What men often fear committing to is what women are often so desperate for that they settle for an abusive or inadequate partner and then rationalize the issues away in order to maintain access to some level of affection. Let me be clear, both men and women are capable of being both avoidant and desperate when it comes to relationships, but the cliché’s that exist regarding the complaints men and women have regarding their partners are cliché’s for a reason.

I understand the desire to want to be sexually expressive after hundreds of years of hypocrisy around the way men are treated for their sexual desires as opposed to women. This is not an attempt to deny women the right to be sexually expressive, but I do think that many women believe they are liberating themselves when they are actually reinforcing a different prison.

People should not underestimate the lengths they will go to feel some semblance of love from a partner who has not actually done much to demonstrate that they really love and appreciate them. It is not that women should not be sexually expressive. It’s that women must learn to be strong enough to be sexually expressive for those individuals who actually deserve to be on the receiving end of it; men who demonstrate a joy obtained from simply being around them, and who are not motivated by a desire for sex that essentially amounts to masturbating inside of them.

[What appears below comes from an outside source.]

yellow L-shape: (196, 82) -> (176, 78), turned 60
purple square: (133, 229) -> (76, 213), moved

Many people want a sense of assurance that they will not be abandoned or rejected. There is a lot of talk concerning how it is foolish to think that one person can fulfill all of one’s needs. This is true, but it’s is also foolish to think that those needs are one’s that can be filled by adding more people to one’s social network. The illusion in both cases is that of believing other people hold the key to one finding peace and happiness; the one thinks that with the right enough partner and a genuine enough commitment, one can find one person who meets all of one’s needs. The other thinks that with a wide enough social or sexual network, one can have a diverse enough amount of personalities and characteristics so as to be there for them in any given scenario.

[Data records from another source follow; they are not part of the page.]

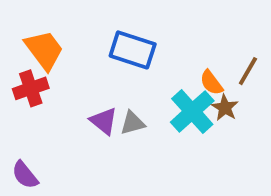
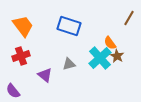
brown line: (248, 71) -> (129, 18), moved
red cross: (31, 88) -> (21, 56), moved
purple triangle: (104, 121) -> (45, 75), moved

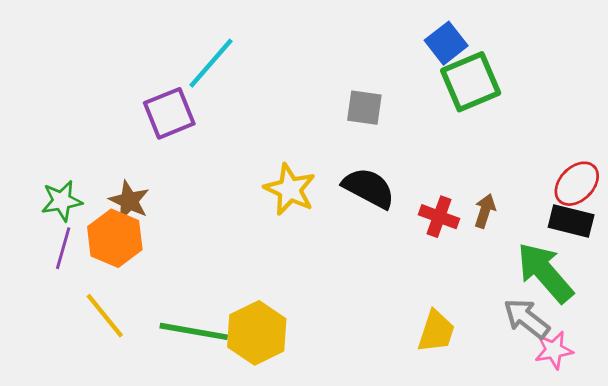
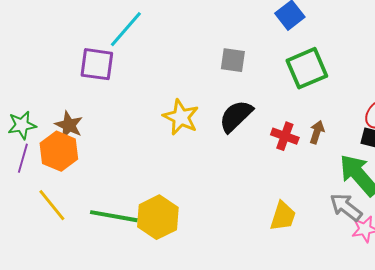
green square: (471, 82) -> (307, 68), moved
purple square: (169, 113) -> (97, 64), turned 30
black semicircle: (369, 188) -> (236, 116), turned -72

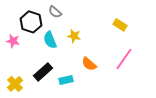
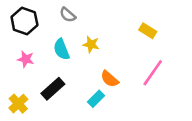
black hexagon: (31, 22) -> (24, 21), moved
pink star: (13, 41) -> (26, 59), moved
cyan rectangle: (66, 80) -> (96, 99), moved, turned -32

What one sees here is the desire to rely on other people for a sense of life satisfaction. What the man who is unwilling to commit to out of fear is what a woman might be clinging to in the false belief that she can find ultimate security through another. Fear underlies both situations. One cannot ultimately rely on another person for a sense of wholeness; one finds salvation in their natural wholeness comprised of living vitality and a connection to the “big picture.” From there, a person takes action to honor that connection in another person through an exploration into the essence of attraction that acts through them.

We have to be willing to reinterpret commitment so that we allow for two people to be willing to decide to give their best to the relationship in the most honest and open way they can without holding two people to unreasonable expectations about “forever.” This doesn’t mean that two people cannot spend their lives together and be happy, but it also does not mean that a relationship or a marriage be predicated on it. Real commitment has to be grounded in the present moment as a continuous effort to “show up” every moment of every day to participate in love and the exploration of intimacy.